Tan Tiff put her arms around Starla. “Let’s go somewhere we can talk and grieve,” she said to the others hanging around Starla. “I want to show Baby Girl the photos from my trip too.”
“Thanks, Hayley, Taylor,” Starla said, disappearing down the hallway.
Hayley turned to her sister. “Is it just me or what? Starla had dropped Katie. Those two haven’t spoken for months, and she’s saying she loved her?”
“Guilt, maybe?” Taylor suggested.
Hayley thought for a moment. “It could be guilt, or maybe it’s revisionist history.”
“Dunno,” Taylor said. “She looked tired for sure, but sad? Not so much.”
“She didn’t look sad at all,” Hayley agreed. “She doesn’t seem one bit upset, and what’s this ‘Baby Girl’ crap?”
“Cheer talk,” Taylor said, inserting her finger in her mouth, the universal sign for puking. “Worse than the twin talk we made up when we were little.”
Hayley laughed and the girls blended into the mass of Axe-drenched boys and makeup-laden girls moving like a single living organism into the doorways of classrooms.
“Please remind me never to go to another pep rally,” Hayley said.
“Gotcha.” Taylor slipped into her life science class and her sister went on to English.
Both were wondering the same thing: What was up with Starla?
THE WINTER AFTERNOON SKY TURNED INTO DUSK as Taylor trailed her sister down the stairs from their bedrooms. Hayley had just run home to grab a textbook.
“Off to hang out with Colton again?” Taylor asked. Her tone was unmistakable. The little lilt on the last word turned the question into a snipping judgment.
Hayley turned to face her. She did not have a smile on her face. In fact, she could not conceal her brewing anger. That first day back at school, Hayley had spent every minute between and after class with her boyfriend. And Taylor took every opportunity to complain about it. The incessant questioning about Colton had become more than an irritant.

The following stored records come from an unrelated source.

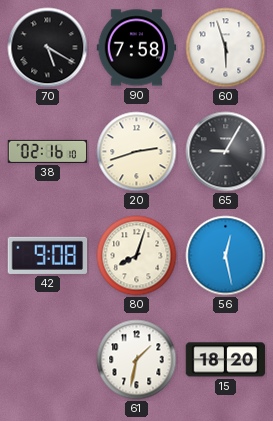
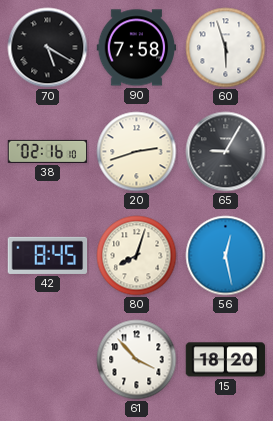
42: 9:08 -> 8:45
61: 1:32 -> 3:53
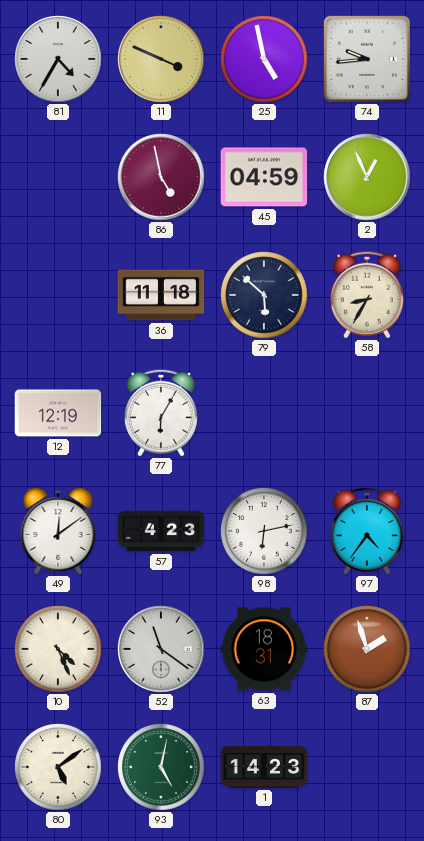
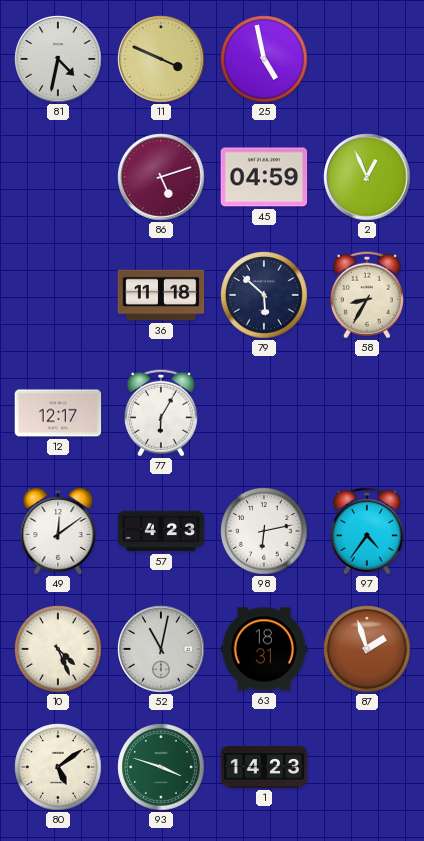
81: 4:35 -> 4:32
74: 9:44 -> none
86: 4:58 -> 5:12
12: 12:19 -> 12:17
52: 11:21 -> 11:02
93: 5:02 -> 3:48
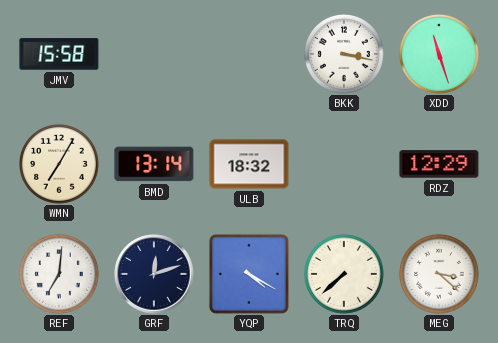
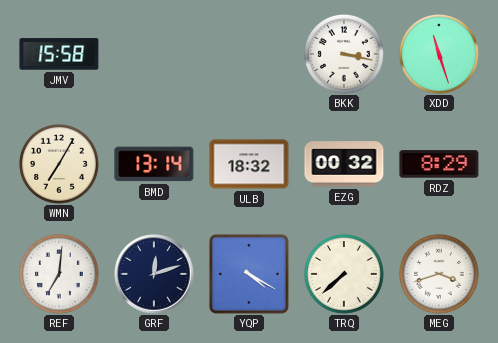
EZG: none -> 00:32
RDZ: 12:29 -> 8:29
MEG: 3:22 -> 3:42
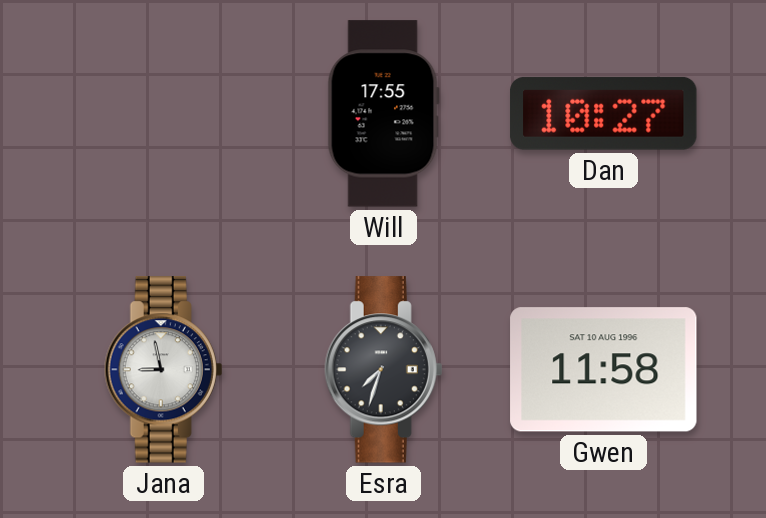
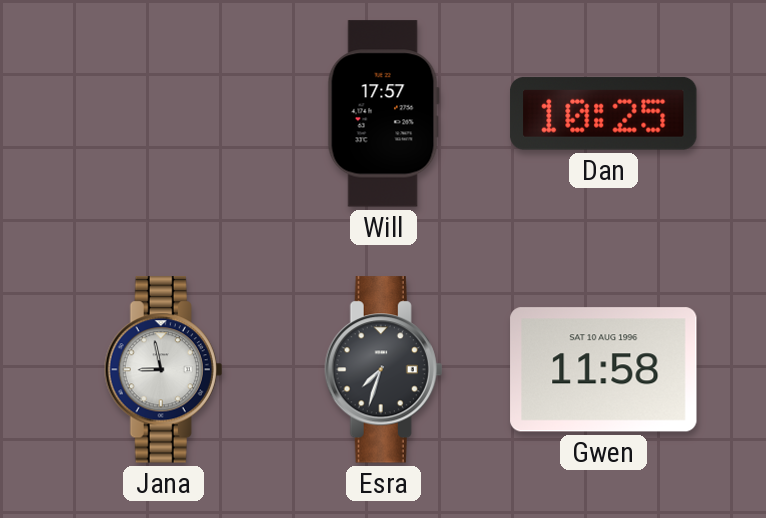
Will: 17:55 -> 17:57
Dan: 10:27 -> 10:25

It was worse than a flea bite that never went away.
“What’s gotten into you, Taylor?”
Finally, another chance to be direct, and Taylor took it. “Maybe the fact that all you ever do is hang out with him. What about Katelyn? And the ‘look’ message? We’re nowhere with it. What are you two so busy doing all the time, anyway?”
Hayley clearly didn’t like what she was hearing. “What is that supposed to mean exactly? If you’re accusing me of something, I would prefer it if you’d just spell it out.”

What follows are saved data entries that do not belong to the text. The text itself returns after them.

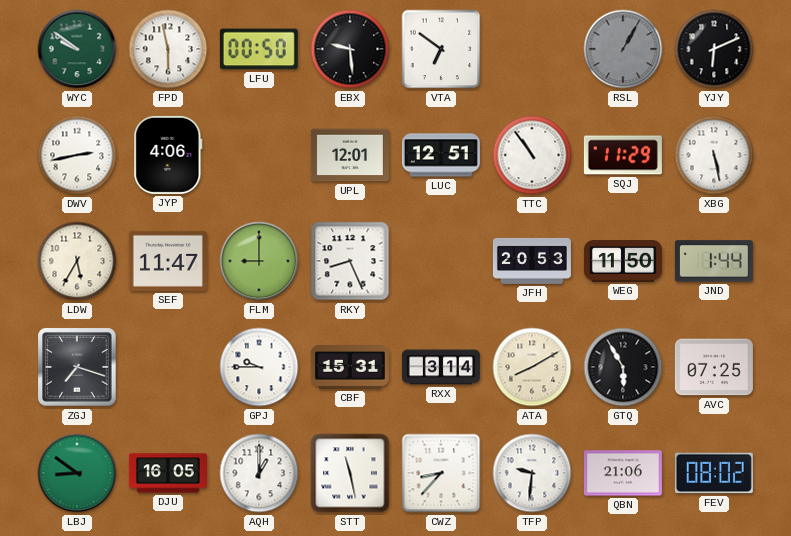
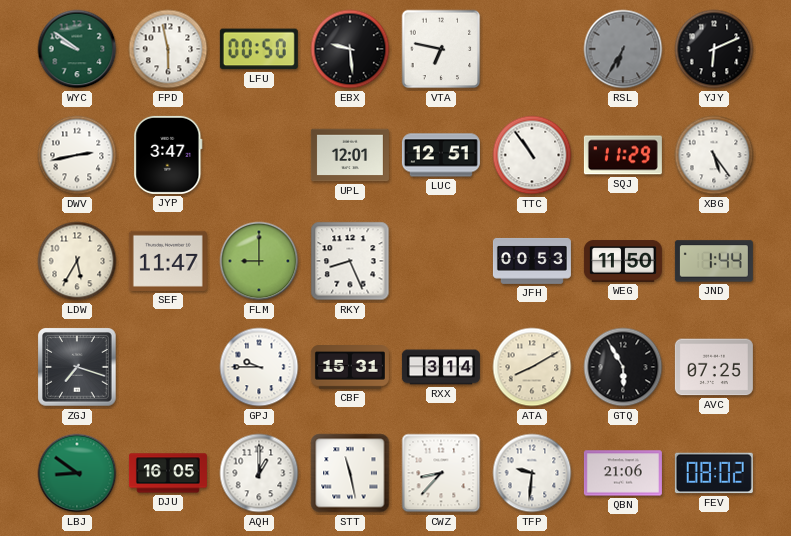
VTA: 6:51 -> 6:47
RSL: 1:05 -> 6:35
JYP: 4:06 -> 3:47
XBG: 5:28 -> 5:24
JFH: 20:53 -> 00:53
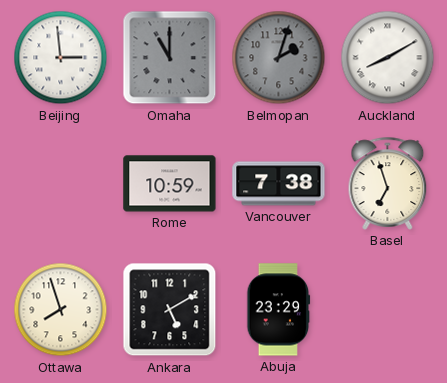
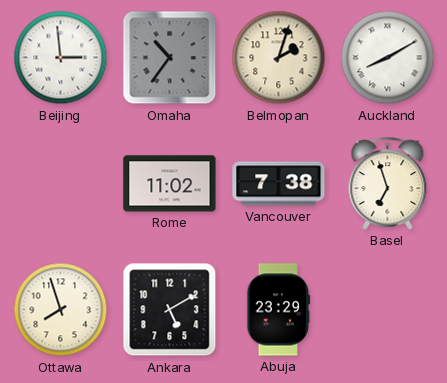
Omaha: 11:00 -> 10:36
Belmopan dial: grey -> cream
Rome: 10:59 -> 11:02
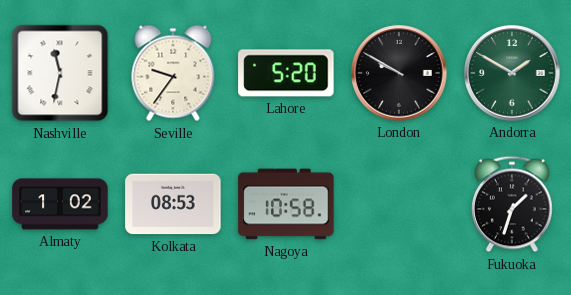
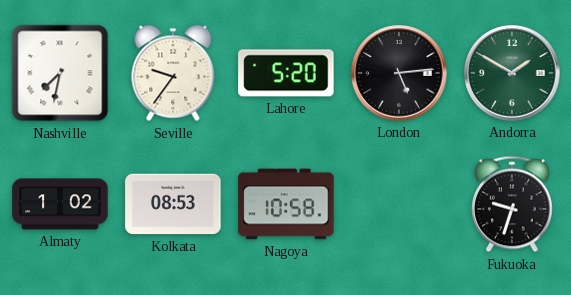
Nashville: 11:32 -> 7:32
London: 9:50 -> 5:14
Fukuoka: 1:33 -> 9:33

Taylor held her ground. “You know.”
“Colton and I are just hanging out.”
“Hey, I’m your twin. Don’t lie to me. Save it for someone who doesn’t give a crap,” Taylor spat out, trying to bury her jealousy.
Hayley wasn’t buying it. “Look,” she said, “there’s a lot going on around here that we don’t know. The two of us need to stick together to figure it all out. In the meantime, I would appreciate it if you’d please lay off the Colton jabs.”
With that, she turned the knob of the back door and was gone.